Ledakan Izin Tambang di Sulut, Pemerintah Kabupaten/Kota Hanya “Tutup Mata”?

 

Oleh: Vebry Tri Haryadi, Praktisi Hukum, Mantan Jurnalis

Sulawesi Utara bukan sekadar bentang peta di ujung utara Nusantara. Ia adalah rumah bagi bentang karst atau lanskap yang terbentuk dari pelarutan batuan kapur (batu gamping), hutan lindung, sungai-sungai pegunungan, pesisir yang menghadap Pasifik, serta kawasan konservasi kelas dunia seperti Taman Nasional Bunaken. Namun di atas lanskap yang rapuh itu, izin-izin tambang tumbuh cepat, seperti jamur di musim hujan.

Data resmi Kementerian ESDM dan publikasi Minerba One Map menunjukkan puluhan izin usaha pertambangan (IUP) tersebar di wilayah Bolaang Mongondow Raya, Minahasa, Minahasa Tenggara, hingga Kepulauan Sangihe. Di sisi lain, wilayah pertambangan rakyat (WPR) juga ditetapkan di sejumlah titik dengan narasi “legalisasi tambang tradisional”. Angkanya tidak kecil. Puluhan WPR disahkan. Pertanyaannya, apakah yang berlangsung di lapangan benar-benar “rakyat dengan dulang dan sekop”, atau sudah berubah menjadi operasi dengan alat berat dan sistem ekstraksi kimia?

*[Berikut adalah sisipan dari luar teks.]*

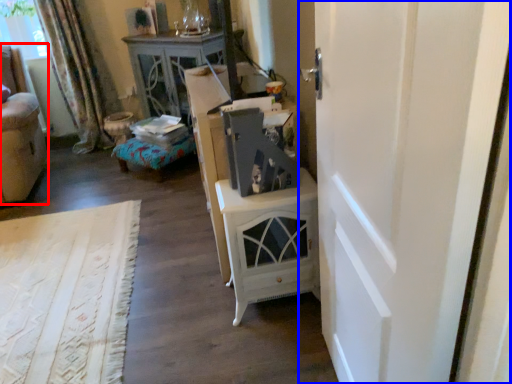 Question: Which object appears closest to the camera in this image, furniture (highlighted by a red box) or door (highlighted by a blue box)?

Choices:
 (A) furniture
 (B) door

Answer: (B) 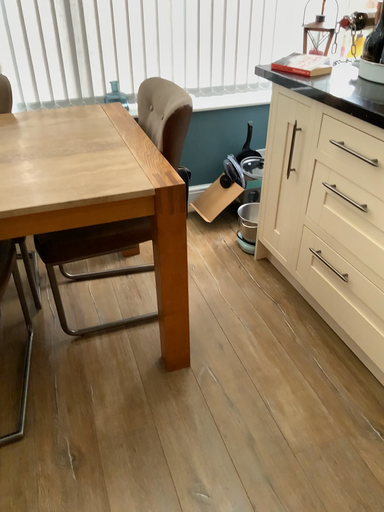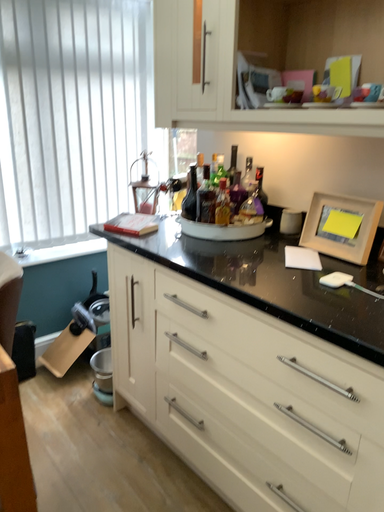 Question: Which way did the camera rotate in the video?

Choices:
 (A) rotated downward
 (B) rotated upward

Answer: (B) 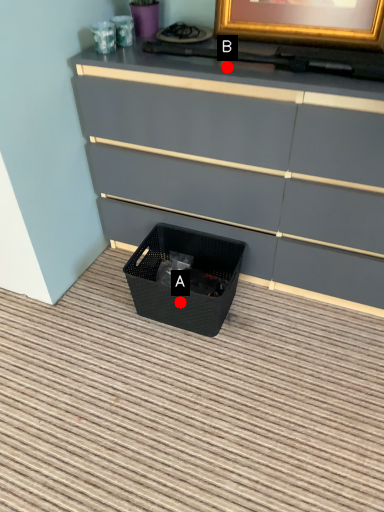 Question: Two points are circled on the image, labeled by A and B beside each circle. Which point appears closest to the camera in this image?

Choices:
 (A) A is closer
 (B) B is closer

Answer: (B)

Kata “ekstraksi” sering terdengar ilmiah. Sederhananya, ekstraksi adalah proses mengambil logam, misalnya emas dari batuan. Dalam praktik modern, proses ini kerap menggunakan bahan kimia seperti sianida untuk melarutkan emas dari bijihnya. Sianida adalah zat beracun. Jika tidak dikelola ketat, ia mencemari air dan tanah. Dalam tambang rakyat tradisional, alat yang dipakai lazimnya sederhana yaitu dulang, palu, linggis, dan tromol kecil. Namun fakta di banyak lokasi menunjukkan penggunaan excavator, mesin penghancur (crusher), hingga kolam rendam kimia. Ini bukan lagi potret tambang rakyat subsisten artinya masyarakat yang hidup dengan kegiatan ekonomi skala kecil yang hasilnya cukup untuk kebutuhan sehari-hari, bukan untuk akumulasi keuntungan besar. Faktanya Ini operasi semi industri yang patut dikritisi, apakah demikian WPR itu nantinya?

Berita Terkait:  RAKYAT MUAK, RAKYAT MELAWAN.

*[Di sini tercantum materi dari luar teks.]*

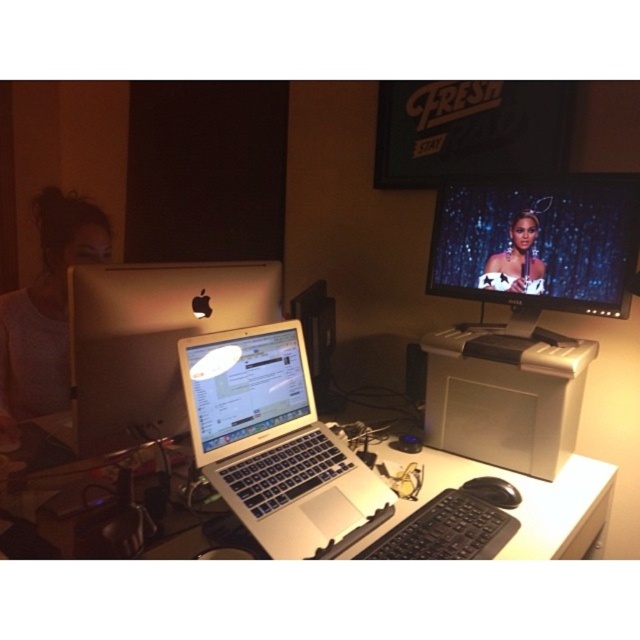 Is silver metallic laptop at center in front of sleek silver laptop at center?

Yes, it is in front of sleek silver laptop at center.

Who is taller, silver metallic laptop at center or sleek silver laptop at center?

sleek silver laptop at center is taller.

Measure the distance between point (x=362, y=512) and camera.

A distance of 3.55 feet exists between point (x=362, y=512) and camera.

What are the coordinates of `silver metallic laptop at center` in the screenshot? It's located at (275, 444).

Between matte black monitor at upper right and white plastic computer desk at center, which one is positioned lower?

Positioned lower is white plastic computer desk at center.

This screenshot has height=640, width=640. What do you see at coordinates (538, 243) in the screenshot?
I see `matte black monitor at upper right` at bounding box center [538, 243].

You are a GUI agent. You are given a task and a screenshot of the screen. Output one action in this format:
    pyautogui.click(x=<x>, y=<y>)
    Task: Click on the matte black monitor at upper right
    
    Given the screenshot: What is the action you would take?
    [538, 243]

Who is shorter, satin silver monitor at upper right or matte black monitor at upper right?

matte black monitor at upper right

Does point (426, 422) come farther from viewer compared to point (442, 282)?

No, it is not.

Where is `satin silver monitor at upper right`? satin silver monitor at upper right is located at coordinates (524, 308).

At what (x,y) coordinates should I click in order to perform the action: click on satin silver monitor at upper right. Please return your answer as a coordinate pair (x, y). Image resolution: width=640 pixels, height=640 pixels. Looking at the image, I should click on (524, 308). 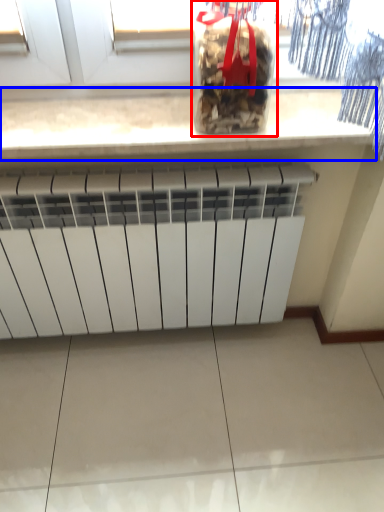 Question: Among these objects, which one is farthest to the camera, wine bottle (highlighted by a red box) or countertop (highlighted by a blue box)?

Choices:
 (A) wine bottle
 (B) countertop

Answer: (B)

Di titik inilah tanggung jawab pemerintah daerah diuji. Memang benar, pasca perubahan regulasi melalui Undang-Undang Nomor 3 Tahun 2020 tentang Minerba, kewenangan perizinan banyak ditarik ke pusat. Namun otonomi daerah bukan berarti kepala daerah dan DPRD bebas cuci tangan. Undang-Undang Nomor 32 Tahun 2009 tentang Perlindungan dan Pengelolaan Lingkungan Hidup (PPLH) tetap mewajibkan pemerintah daerah melakukan pengawasan, penegakan hukum administratif, dan memastikan setiap kegiatan memiliki persetujuan lingkungan yang sah.

Pasal 36 UU PPLH tegas, yakni setiap usaha yang wajib Amdal atau UKL-UPL harus memiliki izin lingkungan. Tanpa itu, izin usaha batal demi hukum. Pasal 69 melarang perusakan lingkungan dan pencemaran. Bahkan Pasal 98 dan 99 membuka ruang pidana bagi pelaku pencemaran yang menimbulkan kerugian serius. Jika sungai keruh, sawah tertimbun lumpur, atau nelayan kehilangan tangkapan akibat sedimentasi dan limbah, itu bukan sekadar “dampak biasa pembangunan”. Itu potensi pelanggaran hukum.

Kabupaten dan kota di Sulawesi Utara tak bisa berlindung di balik dalih “izin dari pusat”. Tata ruang tetap domain daerah. Jika RTRW membuka ruang luas bagi tambang tanpa mempertimbangkan daya dukung lingkungan, maka kebijakan itu adalah keputusan politik lokal. DPRD ikut menyetujui. Artinya, tanggung jawab politik dan moral melekat.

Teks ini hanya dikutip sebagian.